The field names of a shapefile are available as soon as you read a shapefile. You can call the “fields” attribute of the shapefile as a Python list. Each field is a Python list with the following information:

  • Field name: the name describing the data at this column index.
  • Field type: the type of data at this column index. Types can be: Character, Numbers, Longs, Dates, or Memo.
  • Field length: the length of the data found at this column index.
  • Decimal length: the number of decimal places found in “Number” fields.
In [21]:
recs = sf.records()
len(recs)
Out[21]:
49
  • Each record is a list containing an attribute corresponding to each field in the field list.
In [49]:
recs[5][1:3]
Out[49]:
['08', 'Mtn']

Plotting a simple record¶

In [43]:
# Get all the information for a single shape(in this case, the 5th shape)
shape_ex = sf.shape(20)

The points attribute contains a list of latitude-longitude values that define the shape (state) boundary.

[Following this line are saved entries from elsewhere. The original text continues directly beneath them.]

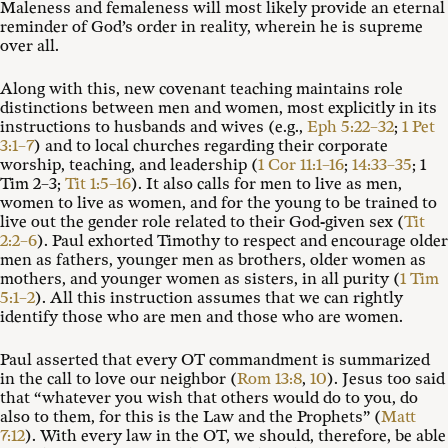
Maleness and femaleness will most likely provide an eternal
reminder of God’s order in reality, wherein he is supreme
over all.
Along with this, new covenant teaching maintains role
distinctions between men and women, most explicitly in its
instructions to husbands and wives (e.g.,
Eph 5:22–32
;
1 Pet
3:1–7
) and to local churches regarding their corporate
worship, teaching, and leadership (
1 Cor 11:1–16
;
14:33–35
; 1
Tim 2–3
;
Tit 1:5–16
). It also calls for men to live as men,
women to live as women, and for the young to be trained to
live out the gender role related to their God-given sex (
Tit
2:2–6
). Paul exhorted Timothy to respect and encourage older
men as fathers, younger men as brothers, older women as
mothers, and younger women as sisters, in all purity (
1 Tim
5:1–2
). All this instruction assumes that we can rightly
identify those who are men and those who are women.
Paul asserted that every OT commandment is summarized
in the call to love our neighbor (
Rom 13:8
,
10
). Jesus too said
that “whatever you wish that others would do to you, do
also to them, for this is the Law and the Prophets” (
Matt
7:12
). With every law in the OT, we should, therefore, be able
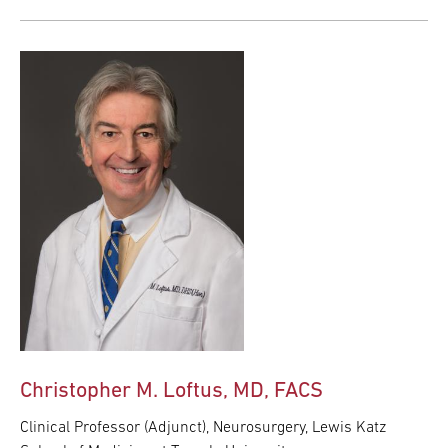
Christopher M. Loftus, MD, FACS
Clinical Professor (Adjunct), Neurosurgery, Lewis Katz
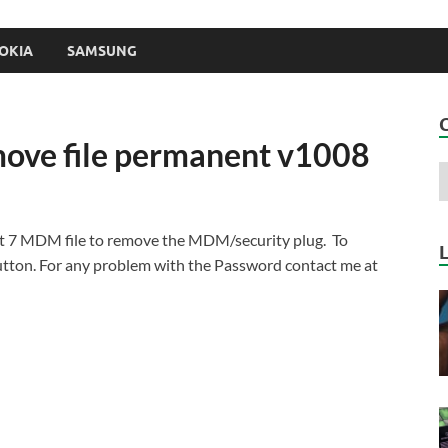
OKIA
SAMSUNG
ove file permanent v1008
t 7 MDM file to remove the MDM/security plug. To
ton. For any problem with the Password contact me at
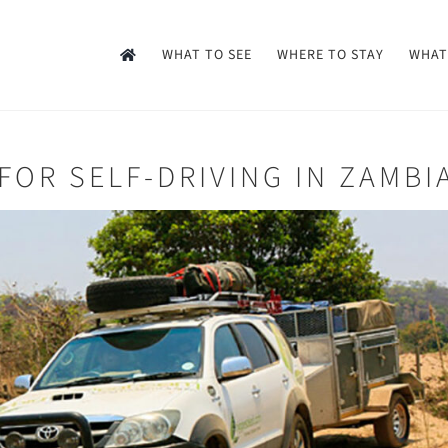
WHAT TO SEE
WHERE TO STAY
WHAT
FOR SELF-DRIVING IN ZAMBI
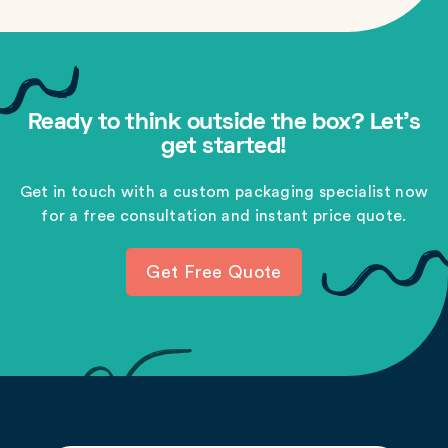
Ready to think outside the box? Let's
get started!
Get in touch with a custom packaging specialist now
for a free consultation and instant price quote.
Get Free Quote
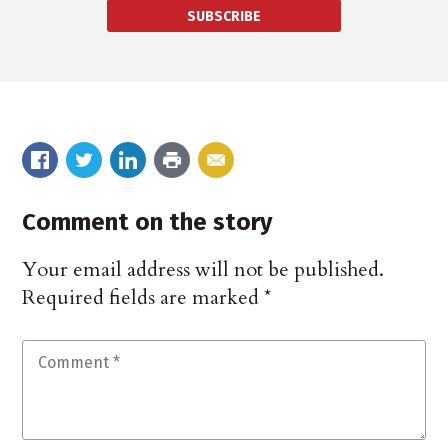
SUBSCRIBE
Comment on the story
Your email address will not be published.
Required fields are marked
*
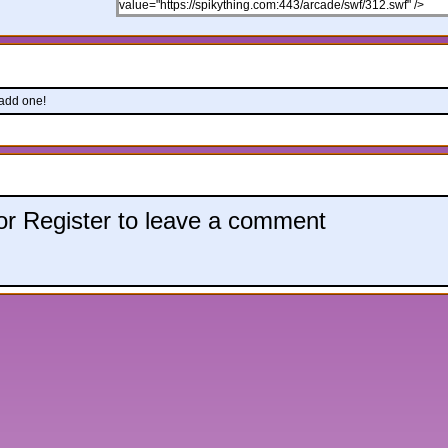
 add one!
 or Register to leave a comment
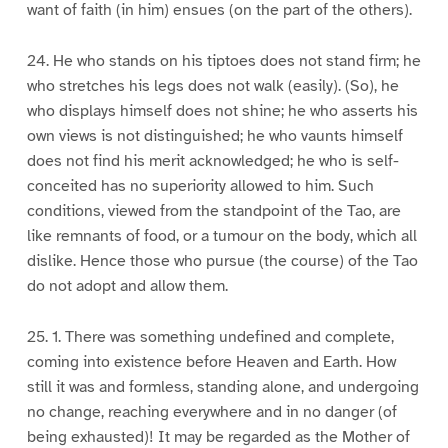
want of faith (in him) ensues (on the part of the others).
24. He who stands on his tiptoes does not stand firm; he
who stretches his legs does not walk (easily). (So), he
who displays himself does not shine; he who asserts his
own views is not distinguished; he who vaunts himself
does not find his merit acknowledged; he who is self-
conceited has no superiority allowed to him. Such
conditions, viewed from the standpoint of the Tao, are
like remnants of food, or a tumour on the body, which all
dislike. Hence those who pursue (the course) of the Tao
do not adopt and allow them.
25. 1. There was something undefined and complete,
coming into existence before Heaven and Earth. How
still it was and formless, standing alone, and undergoing
no change, reaching everywhere and in no danger (of
being exhausted)! It may be regarded as the Mother of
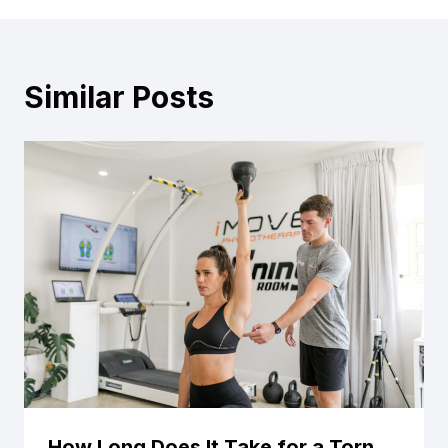
Similar Posts
How Long Does It Take for a Torn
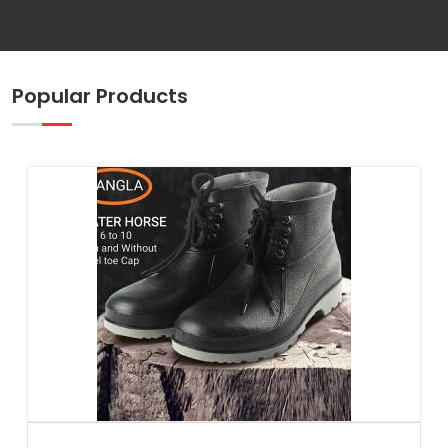
Popular Products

  • Loop over those points to create an array of longitude and latitude values to plot.
  • A single point can be accessed with shape_ex.points[0] and will return a lon/lat pair, e.g. (-70.13123,40.6210). - Pull out the first and second index and put them in pre-defined numpy arrays:
In [44]:
x_lon = np.zeros((len(shape_ex.points), 1))
y_lat = np.zeros((len(shape_ex.points), 1))
for ip in range(len(shape_ex.points)):
    x_lon[ip] = shape_ex.points[ip][0]
    y_lat[ip] = shape_ex.points[ip][1]
In [45]:
#   -- plot --
fig     = plt.figure()
ax      = fig.add_subplot(111)
ax.get_yaxis().set_visible(True)
ax.get_xaxis().set_visible(True)
ax.set_frame_on(False)
plt.plot(x_lon,y_lat,'k')

# use bbox (bounding box) to set plot limits
plt.xlim(shape_ex.bbox[0],shape_ex.bbox[2])
Out[45]:
(-94.617035, -89.645401)

Plot all the states¶

In [60]:
def plot(sf):

    #   -- plot --
    fig     = plt.figure()
    ax      = fig.add_subplot(111)
    ax.get_yaxis().set_visible(True)
    ax.get_xaxis().set_visible(True)
    ax.set_frame_on(False)

    for shape in sf.shapeRecords():
        x = [i[0] for i in shape.shape.points[:]]
        y = [i[1] for i in shape.shape.points[:]]
        plt.plot(x,y)

    plt.show()
In [61]:
plot(sf)

Extra examples¶

In [5]:
sf2 = shapefile.Reader(r'/Users/abanihi/Documents/shapefiles/mrb.shp')
plot(sf2)
In [6]:
sf3 = shapefile.Reader(r'/Users/abanihi/Documents/shapefiles/hurmjrl020.shp')
plot(sf3)